Ich bin der Meinung, dass Friedrich Nietzsche ein sehr introvertierter, verschlossener Mensch war, der nie zu viele Menschen an sich herangelassen hat. Wie in meiner Biographie schon erwähnt hatte er nie viele Freunde, aber die wenigen Freunde er hatte (am Ende von "...und Nietzsche weinte" ist meiner Meinung nach auch Breuer ein sehr guter Freund Nietzsche/ das wird auch am Schluß bestätigt) , die konnten auf ihn zählen. Denn er ist in seinem Leben oft hintergangen worden und will nie, dass ihn irgend jemand hintergeht, oder betrügt.
Ich glaube, dass Nietzsche bis zum Schluss seines Lebens gesucht hat. Ich weiß nicht genau, was er suchte, vielleicht eine Ideologie die ihm 100% gefiel, oder einen Gott, den er sich selbst schaffen will. Ich habe keine Ahnung, aber ich glaube, dass er sein ganzes Leben Suchender war.

Zitat:Mein ganzes Leben ist nur eine Reise geworden, und ich kann mich des Eindrucks nicht mehr erwehren, daß mein wahres Zuhause, der einzige Ort, an den ich unfehlbar zurückkehre, meine Krankheit ist.

Am Beginn des Buches beschreibt Breuer Nietzsche noch als Liebenswürdig und zurückhaltend, doch zum Schluss, oder besser mit Beginn der Redekur wird Nietzsche abschnittsweise sehr aufbrausend und emotional.
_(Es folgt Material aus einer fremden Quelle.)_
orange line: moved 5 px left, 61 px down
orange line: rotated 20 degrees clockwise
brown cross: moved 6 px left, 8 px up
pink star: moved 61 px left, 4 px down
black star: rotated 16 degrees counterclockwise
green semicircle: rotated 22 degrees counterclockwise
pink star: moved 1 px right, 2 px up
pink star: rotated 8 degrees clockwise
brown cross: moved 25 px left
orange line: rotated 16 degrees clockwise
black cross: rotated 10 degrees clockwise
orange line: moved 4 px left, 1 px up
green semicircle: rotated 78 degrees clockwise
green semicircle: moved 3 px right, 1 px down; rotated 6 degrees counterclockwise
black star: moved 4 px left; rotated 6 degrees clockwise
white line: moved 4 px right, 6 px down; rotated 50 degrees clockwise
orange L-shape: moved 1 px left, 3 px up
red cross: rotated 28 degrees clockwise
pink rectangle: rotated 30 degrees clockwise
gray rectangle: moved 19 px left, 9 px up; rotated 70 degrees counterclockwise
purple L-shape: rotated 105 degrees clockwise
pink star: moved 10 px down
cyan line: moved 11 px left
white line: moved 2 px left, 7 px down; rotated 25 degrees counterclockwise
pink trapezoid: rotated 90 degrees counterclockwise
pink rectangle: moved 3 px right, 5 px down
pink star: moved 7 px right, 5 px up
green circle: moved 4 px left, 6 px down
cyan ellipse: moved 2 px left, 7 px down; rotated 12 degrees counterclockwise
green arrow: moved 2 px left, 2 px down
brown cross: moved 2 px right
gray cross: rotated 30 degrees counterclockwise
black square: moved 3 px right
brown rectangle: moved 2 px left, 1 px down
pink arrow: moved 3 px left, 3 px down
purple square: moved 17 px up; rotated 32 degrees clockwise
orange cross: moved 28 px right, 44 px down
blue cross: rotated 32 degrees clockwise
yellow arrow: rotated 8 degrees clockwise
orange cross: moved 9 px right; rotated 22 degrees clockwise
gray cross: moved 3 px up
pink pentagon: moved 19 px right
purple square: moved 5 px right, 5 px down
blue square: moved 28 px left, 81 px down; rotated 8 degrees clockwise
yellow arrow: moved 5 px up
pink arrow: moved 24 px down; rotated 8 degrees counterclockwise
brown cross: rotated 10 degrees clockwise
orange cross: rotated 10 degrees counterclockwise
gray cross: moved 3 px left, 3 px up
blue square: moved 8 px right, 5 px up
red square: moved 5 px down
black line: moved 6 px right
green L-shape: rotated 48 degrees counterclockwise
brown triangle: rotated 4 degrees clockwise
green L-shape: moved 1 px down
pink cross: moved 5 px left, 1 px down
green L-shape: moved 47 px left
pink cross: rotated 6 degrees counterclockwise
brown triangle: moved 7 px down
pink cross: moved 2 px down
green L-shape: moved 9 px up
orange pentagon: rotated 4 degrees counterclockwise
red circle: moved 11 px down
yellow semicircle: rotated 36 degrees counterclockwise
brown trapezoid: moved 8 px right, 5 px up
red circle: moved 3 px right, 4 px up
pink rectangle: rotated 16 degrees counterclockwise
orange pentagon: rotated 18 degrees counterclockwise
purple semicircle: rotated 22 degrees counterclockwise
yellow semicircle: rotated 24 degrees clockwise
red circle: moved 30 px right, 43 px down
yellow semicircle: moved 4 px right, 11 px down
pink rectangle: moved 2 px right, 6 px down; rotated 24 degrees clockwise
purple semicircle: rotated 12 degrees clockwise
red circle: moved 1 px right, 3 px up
Meiner Meinung nach istdas auch wieder ein Indiz, dass man den "echten" Nietzsche nur dann kennt, wenn er will, dass man ihn kennenlernen soll. Das unterstreicht auch meine These, dass Nietzsche seinen gegenüber, egal ob es ein langer Freund , oder eine Zufallsbegegnung ist, sehr schnell "unter Kontrolle" hat. Ich meine damit Nietzsche eine sehr gute Menschenkenntnis hatte. Ich behaupte das, obwohl er Menschen im großen und ganzen gemieden hat und nur sehr wenige, oder gar niemand sehr lange sein Freund war.